Stored entries:
◆ ◆ ◆ ◆

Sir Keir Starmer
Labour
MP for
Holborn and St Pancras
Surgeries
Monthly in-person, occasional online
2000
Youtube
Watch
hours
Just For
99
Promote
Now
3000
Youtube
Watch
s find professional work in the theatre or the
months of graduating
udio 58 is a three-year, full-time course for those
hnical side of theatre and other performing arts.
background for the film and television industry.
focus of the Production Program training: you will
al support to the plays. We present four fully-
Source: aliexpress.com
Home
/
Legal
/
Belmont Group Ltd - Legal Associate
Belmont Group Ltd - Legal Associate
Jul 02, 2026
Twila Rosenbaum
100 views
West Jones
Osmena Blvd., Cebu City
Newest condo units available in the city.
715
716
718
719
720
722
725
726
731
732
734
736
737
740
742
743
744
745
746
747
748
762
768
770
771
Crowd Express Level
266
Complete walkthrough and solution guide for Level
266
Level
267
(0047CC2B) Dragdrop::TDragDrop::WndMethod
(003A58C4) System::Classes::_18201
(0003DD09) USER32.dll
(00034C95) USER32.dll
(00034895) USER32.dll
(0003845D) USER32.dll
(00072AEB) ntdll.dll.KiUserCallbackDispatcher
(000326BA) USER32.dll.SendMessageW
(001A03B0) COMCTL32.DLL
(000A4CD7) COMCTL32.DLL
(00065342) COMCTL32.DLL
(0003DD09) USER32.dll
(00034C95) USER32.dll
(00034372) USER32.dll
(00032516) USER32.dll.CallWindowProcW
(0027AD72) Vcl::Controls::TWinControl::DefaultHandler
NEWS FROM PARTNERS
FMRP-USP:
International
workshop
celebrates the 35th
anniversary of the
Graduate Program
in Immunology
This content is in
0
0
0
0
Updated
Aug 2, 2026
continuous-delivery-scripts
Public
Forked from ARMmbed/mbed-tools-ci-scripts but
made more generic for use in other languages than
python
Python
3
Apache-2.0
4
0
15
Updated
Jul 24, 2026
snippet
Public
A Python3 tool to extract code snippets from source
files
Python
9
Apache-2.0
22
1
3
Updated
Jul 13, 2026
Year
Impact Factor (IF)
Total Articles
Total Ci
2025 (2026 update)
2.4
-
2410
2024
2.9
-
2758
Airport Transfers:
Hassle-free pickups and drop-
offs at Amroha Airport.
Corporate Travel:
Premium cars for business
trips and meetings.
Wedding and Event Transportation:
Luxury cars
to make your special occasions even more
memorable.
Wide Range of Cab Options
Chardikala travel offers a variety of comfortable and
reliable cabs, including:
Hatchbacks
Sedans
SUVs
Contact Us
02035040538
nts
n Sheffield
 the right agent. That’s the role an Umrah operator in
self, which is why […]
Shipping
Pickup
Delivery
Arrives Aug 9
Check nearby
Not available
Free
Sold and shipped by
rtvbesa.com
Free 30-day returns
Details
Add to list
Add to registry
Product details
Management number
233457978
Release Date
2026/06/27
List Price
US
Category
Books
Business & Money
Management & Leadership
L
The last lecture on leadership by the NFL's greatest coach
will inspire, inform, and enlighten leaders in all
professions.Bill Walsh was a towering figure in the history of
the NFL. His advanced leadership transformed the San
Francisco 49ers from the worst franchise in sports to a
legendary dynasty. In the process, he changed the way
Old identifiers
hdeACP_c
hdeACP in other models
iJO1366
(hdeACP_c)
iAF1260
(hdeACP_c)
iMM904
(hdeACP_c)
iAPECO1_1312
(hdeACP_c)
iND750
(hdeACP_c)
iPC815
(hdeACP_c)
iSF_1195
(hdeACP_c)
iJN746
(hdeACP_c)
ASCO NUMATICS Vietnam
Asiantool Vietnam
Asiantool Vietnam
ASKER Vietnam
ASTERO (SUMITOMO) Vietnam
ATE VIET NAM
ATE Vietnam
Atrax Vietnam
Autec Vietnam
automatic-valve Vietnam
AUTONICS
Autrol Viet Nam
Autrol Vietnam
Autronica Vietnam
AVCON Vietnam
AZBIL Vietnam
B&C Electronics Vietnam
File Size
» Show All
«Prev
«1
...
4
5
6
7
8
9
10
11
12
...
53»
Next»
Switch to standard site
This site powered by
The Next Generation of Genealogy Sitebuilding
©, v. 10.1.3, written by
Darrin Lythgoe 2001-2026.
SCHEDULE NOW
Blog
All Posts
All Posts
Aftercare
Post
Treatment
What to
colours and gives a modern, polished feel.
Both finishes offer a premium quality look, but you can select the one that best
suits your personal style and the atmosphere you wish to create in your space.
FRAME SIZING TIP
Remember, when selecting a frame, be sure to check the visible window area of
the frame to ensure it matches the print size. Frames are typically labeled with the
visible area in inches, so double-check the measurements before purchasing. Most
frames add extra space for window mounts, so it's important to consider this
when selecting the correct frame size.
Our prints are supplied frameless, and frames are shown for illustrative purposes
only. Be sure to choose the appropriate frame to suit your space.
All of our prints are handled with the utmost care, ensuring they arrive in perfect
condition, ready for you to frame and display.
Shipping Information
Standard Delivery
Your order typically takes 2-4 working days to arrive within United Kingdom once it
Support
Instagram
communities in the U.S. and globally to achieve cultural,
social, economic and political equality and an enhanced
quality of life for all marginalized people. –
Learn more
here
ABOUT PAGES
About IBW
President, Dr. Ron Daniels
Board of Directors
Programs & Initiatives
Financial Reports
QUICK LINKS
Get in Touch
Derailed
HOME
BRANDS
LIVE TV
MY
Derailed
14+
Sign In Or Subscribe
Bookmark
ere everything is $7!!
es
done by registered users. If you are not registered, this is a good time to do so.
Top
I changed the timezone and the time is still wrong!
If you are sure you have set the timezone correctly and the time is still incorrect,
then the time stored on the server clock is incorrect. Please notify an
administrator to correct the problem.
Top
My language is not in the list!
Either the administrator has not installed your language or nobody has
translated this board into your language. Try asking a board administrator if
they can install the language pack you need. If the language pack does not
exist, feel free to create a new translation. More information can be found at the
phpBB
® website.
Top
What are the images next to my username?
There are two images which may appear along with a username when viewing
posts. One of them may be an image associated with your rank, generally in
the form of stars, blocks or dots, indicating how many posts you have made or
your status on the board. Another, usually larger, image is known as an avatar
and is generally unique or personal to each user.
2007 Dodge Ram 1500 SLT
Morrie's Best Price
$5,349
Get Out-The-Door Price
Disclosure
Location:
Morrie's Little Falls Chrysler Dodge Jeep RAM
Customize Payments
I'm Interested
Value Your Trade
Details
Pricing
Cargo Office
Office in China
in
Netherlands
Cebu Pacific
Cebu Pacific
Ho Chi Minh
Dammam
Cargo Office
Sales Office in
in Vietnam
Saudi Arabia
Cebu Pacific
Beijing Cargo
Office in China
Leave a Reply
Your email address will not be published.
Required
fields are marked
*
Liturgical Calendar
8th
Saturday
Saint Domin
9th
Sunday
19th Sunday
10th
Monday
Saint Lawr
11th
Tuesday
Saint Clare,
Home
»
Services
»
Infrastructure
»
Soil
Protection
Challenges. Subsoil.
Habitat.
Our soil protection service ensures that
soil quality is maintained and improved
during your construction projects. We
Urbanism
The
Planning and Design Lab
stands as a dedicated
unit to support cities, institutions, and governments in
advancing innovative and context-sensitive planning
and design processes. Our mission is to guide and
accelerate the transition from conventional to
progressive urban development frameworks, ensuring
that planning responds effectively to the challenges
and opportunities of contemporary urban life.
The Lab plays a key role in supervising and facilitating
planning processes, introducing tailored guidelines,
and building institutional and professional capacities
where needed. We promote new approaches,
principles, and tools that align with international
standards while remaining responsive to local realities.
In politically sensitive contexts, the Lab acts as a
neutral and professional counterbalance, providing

◆ ◆ ◆ ◆

WHAT IS REQUIRED: Retype each entry without altering a single word.

ANSWER FOR THE TASK:
Sir Keir Starmer
Labour
MP for
Holborn and St Pancras
Surgeries
Monthly in-person, occasional online
2000
Youtube
Watch
hours
Just For
99
Promote
Now
3000
Youtube
Watch
s find professional work in the theatre or the
months of graduating
udio 58 is a three-year, full-time course for those
hnical side of theatre and other performing arts.
background for the film and television industry.
focus of the Production Program training: you will
al support to the plays. We present four fully-
Source: aliexpress.com
Home
/
Legal
/
Belmont Group Ltd - Legal Associate
Belmont Group Ltd - Legal Associate
Jul 02, 2026
Twila Rosenbaum
100 views
West Jones
Osmena Blvd., Cebu City
Newest condo units available in the city.
715
716
718
719
720
722
725
726
731
732
734
736
737
740
742
743
744
745
746
747
748
762
768
770
771
Crowd Express Level
266
Complete walkthrough and solution guide for Level
266
Level
267
(0047CC2B) Dragdrop::TDragDrop::WndMethod
(003A58C4) System::Classes::_18201
(0003DD09) USER32.dll
(00034C95) USER32.dll
(00034895) USER32.dll
(0003845D) USER32.dll
(00072AEB) ntdll.dll.KiUserCallbackDispatcher
(000326BA) USER32.dll.SendMessageW
(001A03B0) COMCTL32.DLL
(000A4CD7) COMCTL32.DLL
(00065342) COMCTL32.DLL
(0003DD09) USER32.dll
(00034C95) USER32.dll
(00034372) USER32.dll
(00032516) USER32.dll.CallWindowProcW
(0027AD72) Vcl::Controls::TWinControl::DefaultHandler
NEWS FROM PARTNERS
FMRP-USP:
International
workshop
celebrates the 35th
anniversary of the
Graduate Program
in Immunology
This content is in
0
0
0
0
Updated
Aug 2, 2026
continuous-delivery-scripts
Public
Forked from ARMmbed/mbed-tools-ci-scripts but
made more generic for use in other languages than
python
Python
3
Apache-2.0
4
0
15
Updated
Jul 24, 2026
snippet
Public
A Python3 tool to extract code snippets from source
files
Python
9
Apache-2.0
22
1
3
Updated
Jul 13, 2026
Year
Impact Factor (IF)
Total Articles
Total Ci
2025 (2026 update)
2.4
-
2410
2024
2.9
-
2758
Airport Transfers:
Hassle-free pickups and drop-
offs at Amroha Airport.
Corporate Travel:
Premium cars for business
trips and meetings.
Wedding and Event Transportation:
Luxury cars
to make your special occasions even more
memorable.
Wide Range of Cab Options
Chardikala travel offers a variety of comfortable and
reliable cabs, including:
Hatchbacks
Sedans
SUVs
Contact Us
02035040538
nts
n Sheffield
 the right agent. That’s the role an Umrah operator in
self, which is why […]
Shipping
Pickup
Delivery
Arrives Aug 9
Check nearby
Not available
Free
Sold and shipped by
rtvbesa.com
Free 30-day returns
Details
Add to list
Add to registry
Product details
Management number
233457978
Release Date
2026/06/27
List Price
US
Category
Books
Business & Money
Management & Leadership
L
The last lecture on leadership by the NFL's greatest coach
will inspire, inform, and enlighten leaders in all
professions.Bill Walsh was a towering figure in the history of
the NFL. His advanced leadership transformed the San
Francisco 49ers from the worst franchise in sports to a
legendary dynasty. In the process, he changed the way
Old identifiers
hdeACP_c
hdeACP in other models
iJO1366
(hdeACP_c)
iAF1260
(hdeACP_c)
iMM904
(hdeACP_c)
iAPECO1_1312
(hdeACP_c)
iND750
(hdeACP_c)
iPC815
(hdeACP_c)
iSF_1195
(hdeACP_c)
iJN746
(hdeACP_c)
ASCO NUMATICS Vietnam
Asiantool Vietnam
Asiantool Vietnam
ASKER Vietnam
ASTERO (SUMITOMO) Vietnam
ATE VIET NAM
ATE Vietnam
Atrax Vietnam
Autec Vietnam
automatic-valve Vietnam
AUTONICS
Autrol Viet Nam
Autrol Vietnam
Autronica Vietnam
AVCON Vietnam
AZBIL Vietnam
B&C Electronics Vietnam
File Size
» Show All
«Prev
«1
...
4
5
6
7
8
9
10
11
12
...
53»
Next»
Switch to standard site
This site powered by
The Next Generation of Genealogy Sitebuilding
©, v. 10.1.3, written by
Darrin Lythgoe 2001-2026.
SCHEDULE NOW
Blog
All Posts
All Posts
Aftercare
Post
Treatment
What to
colours and gives a modern, polished feel.
Both finishes offer a premium quality look, but you can select the one that best
suits your personal style and the atmosphere you wish to create in your space.
FRAME SIZING TIP
Remember, when selecting a frame, be sure to check the visible window area of
the frame to ensure it matches the print size. Frames are typically labeled with the
visible area in inches, so double-check the measurements before purchasing. Most
frames add extra space for window mounts, so it's important to consider this
when selecting the correct frame size.
Our prints are supplied frameless, and frames are shown for illustrative purposes
only. Be sure to choose the appropriate frame to suit your space.
All of our prints are handled with the utmost care, ensuring they arrive in perfect
condition, ready for you to frame and display.
Shipping Information
Standard Delivery
Your order typically takes 2-4 working days to arrive within United Kingdom once it
Support
Instagram
communities in the U.S. and globally to achieve cultural,
social, economic and political equality and an enhanced
quality of life for all marginalized people. –
Learn more
here
ABOUT PAGES
About IBW
President, Dr. Ron Daniels
Board of Directors
Programs & Initiatives
Financial Reports
QUICK LINKS
Get in Touch
Derailed
HOME
BRANDS
LIVE TV
MY
Derailed
14+
Sign In Or Subscribe
Bookmark
ere everything is $7!!
es
done by registered users. If you are not registered, this is a good time to do so.
Top
I changed the timezone and the time is still wrong!
If you are sure you have set the timezone correctly and the time is still incorrect,
then the time stored on the server clock is incorrect. Please notify an
administrator to correct the problem.
Top
My language is not in the list!
Either the administrator has not installed your language or nobody has
translated this board into your language. Try asking a board administrator if
they can install the language pack you need. If the language pack does not
exist, feel free to create a new translation. More information can be found at the
phpBB
® website.
Top
What are the images next to my username?
There are two images which may appear along with a username when viewing
posts. One of them may be an image associated with your rank, generally in
the form of stars, blocks or dots, indicating how many posts you have made or
your status on the board. Another, usually larger, image is known as an avatar
and is generally unique or personal to each user.
2007 Dodge Ram 1500 SLT
Morrie's Best Price
$5,349
Get Out-The-Door Price
Disclosure
Location:
Morrie's Little Falls Chrysler Dodge Jeep RAM
Customize Payments
I'm Interested
Value Your Trade
Details
Pricing
Cargo Office
Office in China
in
Netherlands
Cebu Pacific
Cebu Pacific
Ho Chi Minh
Dammam
Cargo Office
Sales Office in
in Vietnam
Saudi Arabia
Cebu Pacific
Beijing Cargo
Office in China
Leave a Reply
Your email address will not be published.
Required
fields are marked
*
Liturgical Calendar
8th
Saturday
Saint Domin
9th
Sunday
19th Sunday
10th
Monday
Saint Lawr
11th
Tuesday
Saint Clare,
Home
»
Services
»
Infrastructure
»
Soil
Protection
Challenges. Subsoil.
Habitat.
Our soil protection service ensures that
soil quality is maintained and improved
during your construction projects. We
Urbanism
The
Planning and Design Lab
stands as a dedicated
unit to support cities, institutions, and governments in
advancing innovative and context-sensitive planning
and design processes. Our mission is to guide and
accelerate the transition from conventional to
progressive urban development frameworks, ensuring
that planning responds effectively to the challenges
and opportunities of contemporary urban life.
The Lab plays a key role in supervising and facilitating
planning processes, introducing tailored guidelines,
and building institutional and professional capacities
where needed. We promote new approaches,
principles, and tools that align with international
standards while remaining responsive to local realities.
In politically sensitive contexts, the Lab acts as a
neutral and professional counterbalance, providing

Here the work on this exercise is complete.